SIM 43

1K 146 8
                                    

SETUJU GAK KALAU AKU UP SETIAP HARI?
.
.
.
HAPPY READING ❤️
_____

Setelah mendampingi Alvin mengaji, Syifa langsung pergi dari kamar untuk membersihkan rumah membantu para pembantu yang ada di sini. Alvin yang ditinggalkan sendiri di kamar langsung menyusulnya. Dari tangga, pria itu melihat Syifa yang tengah meminta izin kepada Inem untuk mengambil alih sapu yang tengah dipakai oleh Inem.

Setelah itu, Syifa menyapu lantai dari pintu depan terlebih dahulu lalu ke dapur. Jika situasinya sedang seperti ini, Alvin tahu bahwa Syifa tidak akan bisa diganggu. Oleh karena itu, kini Alvin memutuskan untuk duduk di sofa yang letaknya ada di depan televisi. Mata Alvin tak henti-hentinya memandangi sang istri.

"Dor!" teriak Aarav mengejutkan orang yang ada di depannya dengan kedua tangan yang mengguncangkan kedua bahu milik Alvin.

Alvin menoleh ke belakang dengan wajah datarnya. Aarav melunturkan tawanya ketika ia tahu bahwa Alvin sama sekali tidak terkejut dengan ulahnya.

Tak cukup sampai di situ, Aarav memberikan Alvin sebuah kotak. "Kau sedang bertengkar dengan Syifa, kan? Berikan dia ini."

Alvi mengambil alih kotak kecil itu dengan mata yang berbinar-binar. "Terima kasih!"

Alvin hendak mengangkat bokongnya dari sofa.
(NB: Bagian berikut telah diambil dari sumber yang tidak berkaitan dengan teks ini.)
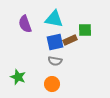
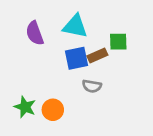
gray semicircle: (55, 61) -> (92, 86), moved
orange circle: (52, 84) -> (53, 110), moved

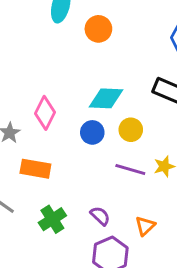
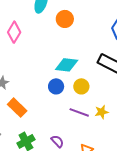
pink diamond: (45, 113) -> (14, 32), moved
orange rectangle: (35, 169) -> (17, 108), turned 30

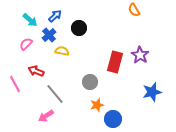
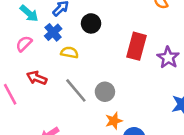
red rectangle: (115, 62) -> (137, 46), moved
gray line: (55, 94) -> (76, 90), moved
Namun, Aarav menghentikannya. "Bukalah terlebih dahulu kotak itu!"

Alvin mengerutkan keningnya ketika merasa bahwa di dalam kotak itu ada sesuatu yang bergerak. Alvin menatap mata sahabatnya secara intens. "Kau ingin menjahiliku lagi?"

"Suuzan saja!" ketus Aarav.

Alvin membuka telapak tangan milik Aarav dan meletakkan kotak itu kepada tangan asalnya. Alvin tahu betul bagaimana sifat Aarav yang jahilnya yang tidak tertolong.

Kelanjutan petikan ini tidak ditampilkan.